On traverse des villages. Des maisons blanches de chaux. Des carrés de betteraves. Sur le pas des portes des paysans en veste de cadis, la face rasée et rébarbative. Un coq claironne derrière une haie. Un cheval hennit. Des chiens jappent.

La guimbarde roule.

Maurice repasse dans son esprit des coups droits, des parades de tierce, des ripostes, des liements, un tas de projets.

Pendant ce temps, Sicard se penche hors la portière, très inquiet.

— Nous sommes suivis ; nous sommes filés par la police.

— Allons donc.

— Regardez.

En effet, à une distance de quarante mètres environ deux individus semblent suivre les voitures au pas de course.

— Ce serait une sale affaire, dit de Saint-Lager sourcilleux.

— C'est amusant vos sacrés duels, grommelle Sicard.

Ravasse, sous son tapabor, clame :

— Chiic!

Albarel cherche à rassurer tout le monde.

Soudain les voitures font halte devant la lisière d'un petit bois.

— Messieurs, dit Saint-Lager, mettant pied à terre, nous sommes suivis. Serait-ce la police?

— Il faut éclaircir cela, fit Vraziano.

— En tous cas, reprit Saint-Lager, commençons par mettre les armes en sûreté derrière ce buisson.

Pendant ce colloque, les deux individus, cause du désarroi, arrivaient sur la route, tout essoufflés.

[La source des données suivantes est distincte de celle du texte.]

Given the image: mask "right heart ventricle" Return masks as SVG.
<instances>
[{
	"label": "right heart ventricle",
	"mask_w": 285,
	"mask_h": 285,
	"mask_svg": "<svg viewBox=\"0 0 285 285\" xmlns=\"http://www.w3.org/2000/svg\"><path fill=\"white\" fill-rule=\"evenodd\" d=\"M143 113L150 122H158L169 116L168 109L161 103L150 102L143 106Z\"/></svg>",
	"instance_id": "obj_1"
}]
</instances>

C'étaient des bonshommes très adipeux, aux yeux bagués de graisse, aux vastes mentons doubles. Ils étaient vêtus uniformément d'un habit de drap bleu à boutons de métal, d'un gilet à fleurages et d'un pantalon du plus beau nankin.

De Saint-Lager les interpella d'une voix terrible.

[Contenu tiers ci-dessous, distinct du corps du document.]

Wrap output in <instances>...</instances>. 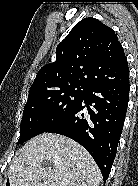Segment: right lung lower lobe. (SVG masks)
Returning <instances> with one entry per match:
<instances>
[{
	"label": "right lung lower lobe",
	"mask_w": 138,
	"mask_h": 186,
	"mask_svg": "<svg viewBox=\"0 0 138 186\" xmlns=\"http://www.w3.org/2000/svg\"><path fill=\"white\" fill-rule=\"evenodd\" d=\"M128 101L129 79L119 84L88 87L82 102L45 132L58 133L81 144L97 163L106 182L115 159Z\"/></svg>",
	"instance_id": "1"
}]
</instances>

— Qui êtes-vous? Que venez-vous faire ici?

Les lèvres rasées des deux bonshommes s'étirèrent en un sourire béat :

— Oh! monsieur, rassurez-vous, nous ne sommes pas de la police ; nous sommes de braves bourgeois et nous venons nous amuser, savez-vous?

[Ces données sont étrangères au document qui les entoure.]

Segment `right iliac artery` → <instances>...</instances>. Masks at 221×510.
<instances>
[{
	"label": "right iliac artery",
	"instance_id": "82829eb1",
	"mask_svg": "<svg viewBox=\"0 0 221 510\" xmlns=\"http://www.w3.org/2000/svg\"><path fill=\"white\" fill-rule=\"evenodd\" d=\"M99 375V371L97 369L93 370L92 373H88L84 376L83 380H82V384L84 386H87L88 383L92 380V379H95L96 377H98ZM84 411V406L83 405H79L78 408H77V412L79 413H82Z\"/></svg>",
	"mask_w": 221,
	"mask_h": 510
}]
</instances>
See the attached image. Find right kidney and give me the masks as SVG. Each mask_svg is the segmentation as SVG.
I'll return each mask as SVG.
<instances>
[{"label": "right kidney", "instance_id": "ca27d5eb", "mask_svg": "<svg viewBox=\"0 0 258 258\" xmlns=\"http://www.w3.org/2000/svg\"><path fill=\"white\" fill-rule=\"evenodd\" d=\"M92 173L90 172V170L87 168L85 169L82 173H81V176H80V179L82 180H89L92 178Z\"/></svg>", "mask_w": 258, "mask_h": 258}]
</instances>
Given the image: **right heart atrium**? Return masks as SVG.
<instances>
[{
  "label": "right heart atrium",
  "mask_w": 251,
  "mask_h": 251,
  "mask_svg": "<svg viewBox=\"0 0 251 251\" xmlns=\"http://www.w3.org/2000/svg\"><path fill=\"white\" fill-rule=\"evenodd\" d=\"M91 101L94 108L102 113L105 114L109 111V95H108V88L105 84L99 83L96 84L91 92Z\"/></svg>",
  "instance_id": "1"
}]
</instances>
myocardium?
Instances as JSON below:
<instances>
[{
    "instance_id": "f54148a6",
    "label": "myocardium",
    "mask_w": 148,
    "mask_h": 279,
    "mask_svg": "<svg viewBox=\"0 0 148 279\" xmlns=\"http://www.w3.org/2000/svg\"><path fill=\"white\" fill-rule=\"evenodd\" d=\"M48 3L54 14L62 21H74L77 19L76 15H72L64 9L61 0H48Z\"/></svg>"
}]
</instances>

On rit. Les deux imprévus spectateurs prirent place sur la route auprès des voitures. Les duellistes pénétrèrent dans le bois.


Les préparatifs du combat touchent à leur fin. Maurice Albarel regarde autour de lui dans une perception légèrement confuse : Giska, en longue houppelande râpée, sa jube léonine au vent, essaie la solidité d'une des épées en la brandissant. De Saint-Lager cause avec Vraziano.

Plus loin Coulesko patiente en effeuillant des brindilles. Ravasse et le médecin de la partie adverse, un barbu gibbeux, après s'être promis mutuelle assistance, sont en train d'étaler méthodiquement leurs trousses sur le gazon. Et tout cela dans une atmosphère fuligineuse.

Quelques minutes plus tard Albarel se trouva l'épée à la main en face de son adversaire.

De Saint-Lager scanda :

— Allez, messieurs.

Un cliquetis. Du heurt des lames des étincelles jaillissent. Albarel pousse devant lui, presque inconscient. Ses coups sont parés ou ils n'arrivent pas. Enfin, après un dégagé, il lui semble que quelque chose d'inconsistant a cédé. Tout à coup, témoins et docteurs accourent. Coulesko a baissé son arme avec une grimace. Il est blessé au biceps droit. Après examen son médecin le déclare dans l'incapacité de continuer la lutte.

De Saint-Lager s'approche de Maurice, la mine navrée.

— Peuh! une égratignure. C'est bête.

Puis, lui serrant la main :

— Enfin, mes compliments : ce n'est pas votre faute. Si j'étais le témoin de ce monsieur, je l'aurais forcé de continuer le combat.